Après le premier abandon de cette édition, l’Italien Filippo Ganna (Ineos), tombé en début d’étape, nous nous concentrâmes sur la baston annoncée entre sprinteurs, puisque, comme prévu, aucun des cadors pour le général ne sortit du bois – ce qui ne sera sans doute pas le cas ce dimanche vers Boulogne-sur-Mer, avec deux rudes côtes dans le final. Nous vîmes néanmoins Vingegaard franchir en tête le sommet du Mont Noir (4e cat.), comme s’il chassait le maillot à pois. Étrange stratégie pour un coursier de son calibre. Voulut-il se tester ? Ou signifia-t-il un précoce signe de faiblesse ?
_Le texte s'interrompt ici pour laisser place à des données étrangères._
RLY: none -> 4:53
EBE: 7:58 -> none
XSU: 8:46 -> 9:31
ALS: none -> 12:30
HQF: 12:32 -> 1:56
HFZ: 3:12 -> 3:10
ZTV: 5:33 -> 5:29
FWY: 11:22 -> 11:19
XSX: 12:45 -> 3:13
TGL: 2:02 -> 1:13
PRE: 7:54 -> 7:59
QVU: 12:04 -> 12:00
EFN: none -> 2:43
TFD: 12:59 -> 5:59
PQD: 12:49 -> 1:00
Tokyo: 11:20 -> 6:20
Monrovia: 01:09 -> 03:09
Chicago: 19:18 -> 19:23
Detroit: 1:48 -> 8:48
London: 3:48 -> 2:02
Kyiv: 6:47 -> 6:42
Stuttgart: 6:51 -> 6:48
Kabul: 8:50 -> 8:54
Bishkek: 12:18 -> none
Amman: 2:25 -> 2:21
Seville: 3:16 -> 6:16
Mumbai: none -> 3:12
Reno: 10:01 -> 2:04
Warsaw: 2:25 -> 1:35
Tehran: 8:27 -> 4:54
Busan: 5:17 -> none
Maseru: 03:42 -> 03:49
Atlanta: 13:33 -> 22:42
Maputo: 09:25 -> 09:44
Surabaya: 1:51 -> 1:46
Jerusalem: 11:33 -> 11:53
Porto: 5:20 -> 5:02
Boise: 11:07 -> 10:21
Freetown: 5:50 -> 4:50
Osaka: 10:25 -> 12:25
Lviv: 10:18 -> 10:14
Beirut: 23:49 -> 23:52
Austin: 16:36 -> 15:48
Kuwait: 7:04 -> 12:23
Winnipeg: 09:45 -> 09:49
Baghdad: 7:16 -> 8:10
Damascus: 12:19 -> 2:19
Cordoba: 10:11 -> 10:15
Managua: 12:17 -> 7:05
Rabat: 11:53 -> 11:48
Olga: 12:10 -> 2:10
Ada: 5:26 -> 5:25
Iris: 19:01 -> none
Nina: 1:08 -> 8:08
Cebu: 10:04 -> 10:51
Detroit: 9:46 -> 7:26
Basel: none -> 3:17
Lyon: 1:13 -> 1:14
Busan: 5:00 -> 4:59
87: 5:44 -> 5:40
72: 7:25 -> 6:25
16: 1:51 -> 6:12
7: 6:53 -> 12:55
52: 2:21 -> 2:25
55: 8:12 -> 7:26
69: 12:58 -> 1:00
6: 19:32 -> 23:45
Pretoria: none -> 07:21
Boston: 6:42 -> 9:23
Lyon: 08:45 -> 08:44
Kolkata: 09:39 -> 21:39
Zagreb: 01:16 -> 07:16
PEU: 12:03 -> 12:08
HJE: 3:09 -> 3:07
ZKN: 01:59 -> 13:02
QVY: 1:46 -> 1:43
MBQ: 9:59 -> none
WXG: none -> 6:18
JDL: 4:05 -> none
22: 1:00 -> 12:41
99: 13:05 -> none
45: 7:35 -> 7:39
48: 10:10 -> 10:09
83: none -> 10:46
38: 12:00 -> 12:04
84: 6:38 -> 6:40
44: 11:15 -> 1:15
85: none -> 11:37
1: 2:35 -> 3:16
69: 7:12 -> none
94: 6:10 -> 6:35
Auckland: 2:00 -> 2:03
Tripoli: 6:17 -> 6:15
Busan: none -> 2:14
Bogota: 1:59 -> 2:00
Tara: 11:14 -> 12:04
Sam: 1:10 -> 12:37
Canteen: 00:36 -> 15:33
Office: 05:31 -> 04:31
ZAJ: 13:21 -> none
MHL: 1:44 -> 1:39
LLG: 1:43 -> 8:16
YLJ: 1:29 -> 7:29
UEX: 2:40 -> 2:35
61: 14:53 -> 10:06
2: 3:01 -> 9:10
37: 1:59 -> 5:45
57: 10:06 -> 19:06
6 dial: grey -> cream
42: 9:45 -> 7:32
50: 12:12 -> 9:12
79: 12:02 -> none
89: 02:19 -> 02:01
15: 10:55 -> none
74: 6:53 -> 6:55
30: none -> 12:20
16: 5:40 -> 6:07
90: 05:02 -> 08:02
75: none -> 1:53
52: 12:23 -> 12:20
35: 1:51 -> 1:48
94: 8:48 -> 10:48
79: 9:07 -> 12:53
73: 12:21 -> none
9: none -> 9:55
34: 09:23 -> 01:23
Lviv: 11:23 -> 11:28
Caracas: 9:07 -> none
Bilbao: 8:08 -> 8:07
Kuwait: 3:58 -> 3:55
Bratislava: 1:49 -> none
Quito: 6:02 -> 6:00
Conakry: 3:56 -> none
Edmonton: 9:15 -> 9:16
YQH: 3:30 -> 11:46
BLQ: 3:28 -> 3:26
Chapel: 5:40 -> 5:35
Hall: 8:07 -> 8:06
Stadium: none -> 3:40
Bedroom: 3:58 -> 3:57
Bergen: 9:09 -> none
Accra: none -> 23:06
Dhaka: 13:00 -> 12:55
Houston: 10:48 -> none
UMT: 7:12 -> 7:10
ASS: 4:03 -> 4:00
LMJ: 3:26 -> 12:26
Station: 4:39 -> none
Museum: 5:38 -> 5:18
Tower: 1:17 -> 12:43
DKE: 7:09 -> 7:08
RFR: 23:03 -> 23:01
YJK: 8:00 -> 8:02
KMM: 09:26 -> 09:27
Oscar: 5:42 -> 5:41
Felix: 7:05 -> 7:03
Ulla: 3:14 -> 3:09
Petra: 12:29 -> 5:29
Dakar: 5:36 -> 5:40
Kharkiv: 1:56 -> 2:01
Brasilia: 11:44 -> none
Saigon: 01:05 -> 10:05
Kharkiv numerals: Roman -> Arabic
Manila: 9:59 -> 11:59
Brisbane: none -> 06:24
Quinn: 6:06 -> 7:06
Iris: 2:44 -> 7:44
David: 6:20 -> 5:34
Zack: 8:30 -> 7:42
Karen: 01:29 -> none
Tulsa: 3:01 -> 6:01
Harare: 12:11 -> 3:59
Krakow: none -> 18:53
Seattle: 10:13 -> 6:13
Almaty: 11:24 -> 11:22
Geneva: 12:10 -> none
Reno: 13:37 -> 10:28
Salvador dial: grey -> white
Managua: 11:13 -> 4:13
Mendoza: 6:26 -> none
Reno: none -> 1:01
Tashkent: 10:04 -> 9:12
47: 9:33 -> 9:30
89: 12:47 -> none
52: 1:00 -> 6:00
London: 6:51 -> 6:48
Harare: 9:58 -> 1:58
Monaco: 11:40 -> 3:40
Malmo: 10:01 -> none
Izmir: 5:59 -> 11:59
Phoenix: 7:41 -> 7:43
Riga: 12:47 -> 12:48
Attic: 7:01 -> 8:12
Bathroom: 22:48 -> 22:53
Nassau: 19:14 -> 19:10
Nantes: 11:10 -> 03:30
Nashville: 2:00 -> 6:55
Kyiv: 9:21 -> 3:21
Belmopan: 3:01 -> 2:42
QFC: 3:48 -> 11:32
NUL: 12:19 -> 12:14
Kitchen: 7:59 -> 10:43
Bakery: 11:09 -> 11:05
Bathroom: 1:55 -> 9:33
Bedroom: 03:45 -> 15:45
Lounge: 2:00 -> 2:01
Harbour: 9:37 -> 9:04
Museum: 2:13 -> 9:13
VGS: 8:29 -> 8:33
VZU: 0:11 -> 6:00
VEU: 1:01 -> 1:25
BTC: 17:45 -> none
Dans ce pays proche et lointain que reste la République du Tour, jamais distante de notre histoire commune, le peloton pénétra dans Lille à tombeau ouvert par l’avenue Léon Jouhaud, ouvrier allumettier et syndicaliste, secrétaire général de la CGT de 1909 à 1947, prix Nobel de la paix en 1951. Dès lors, nous crûmes assister à un sprint classique. Pas du tout. Car nous retrouvâmes un peloton en pièces détachées, suite à une bordure, à quatorze kilomètres du but seulement. Panique à bord. À l’avant, parmi trente-six éléments, Pogacar et Vingegaard étaient bien là, mais manquaient à l’appel Evenepoel, Roglic, Van Aert, etc. Addition salée sur la ligne : 39 secondes concédées. Entame étonnante.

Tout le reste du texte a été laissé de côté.